Work item: For the string "Jacobson", search the entries below and copy every line where it appears.
------------------------------
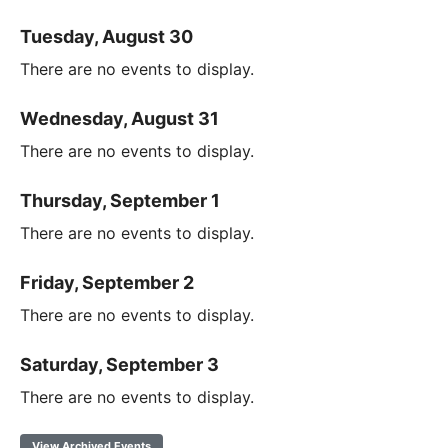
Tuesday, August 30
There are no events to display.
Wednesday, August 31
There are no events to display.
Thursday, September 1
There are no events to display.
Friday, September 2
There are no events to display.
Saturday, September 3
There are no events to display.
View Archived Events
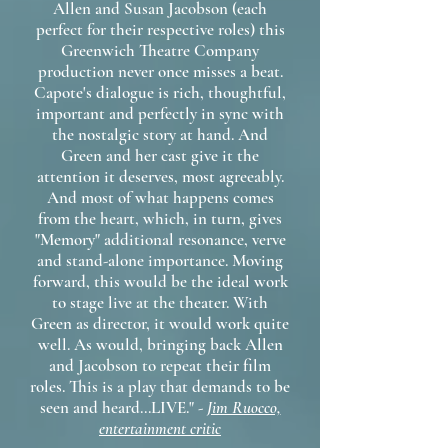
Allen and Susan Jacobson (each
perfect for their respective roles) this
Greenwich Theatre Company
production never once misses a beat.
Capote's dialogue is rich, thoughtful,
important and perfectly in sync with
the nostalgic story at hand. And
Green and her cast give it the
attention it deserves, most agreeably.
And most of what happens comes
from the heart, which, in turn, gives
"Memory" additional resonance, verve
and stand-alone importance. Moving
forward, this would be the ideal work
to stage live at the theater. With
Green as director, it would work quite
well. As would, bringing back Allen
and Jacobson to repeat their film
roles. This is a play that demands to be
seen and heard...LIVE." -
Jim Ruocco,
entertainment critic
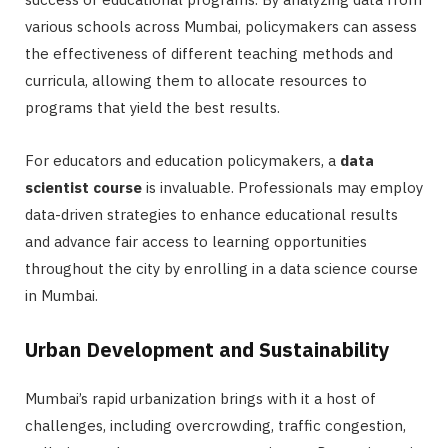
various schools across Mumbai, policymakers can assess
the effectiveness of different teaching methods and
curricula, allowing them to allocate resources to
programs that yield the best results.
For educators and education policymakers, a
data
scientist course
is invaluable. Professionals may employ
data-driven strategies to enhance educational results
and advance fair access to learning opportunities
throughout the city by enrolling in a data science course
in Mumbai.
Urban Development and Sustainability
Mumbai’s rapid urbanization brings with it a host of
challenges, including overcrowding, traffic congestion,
------------------------------
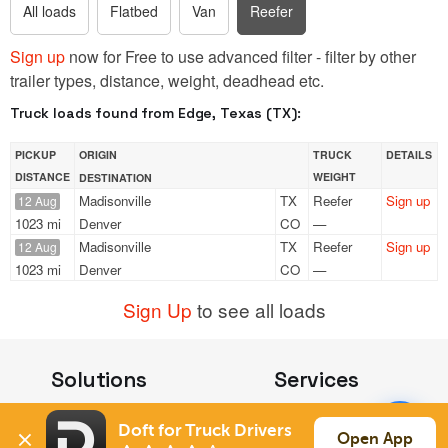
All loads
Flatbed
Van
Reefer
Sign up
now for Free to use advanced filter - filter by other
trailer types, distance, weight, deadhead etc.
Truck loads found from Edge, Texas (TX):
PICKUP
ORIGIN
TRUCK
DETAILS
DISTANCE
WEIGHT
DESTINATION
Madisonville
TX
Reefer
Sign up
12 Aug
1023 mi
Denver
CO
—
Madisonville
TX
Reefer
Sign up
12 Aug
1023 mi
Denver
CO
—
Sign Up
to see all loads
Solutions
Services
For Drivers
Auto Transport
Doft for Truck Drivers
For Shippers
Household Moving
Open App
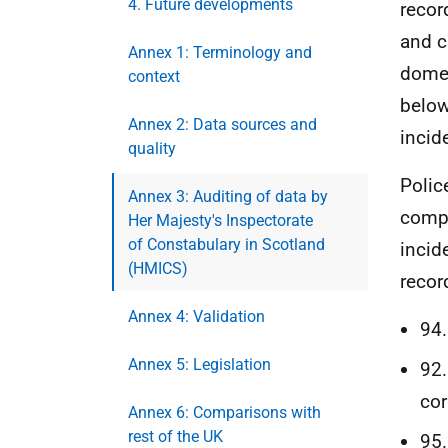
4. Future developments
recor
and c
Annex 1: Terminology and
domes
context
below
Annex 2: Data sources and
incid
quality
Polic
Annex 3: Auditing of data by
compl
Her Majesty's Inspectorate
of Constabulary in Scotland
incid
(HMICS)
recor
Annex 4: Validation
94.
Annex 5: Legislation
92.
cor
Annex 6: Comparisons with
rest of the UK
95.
------------------------------
Task response:
Allen and Susan Jacobson (each
and Jacobson to repeat their film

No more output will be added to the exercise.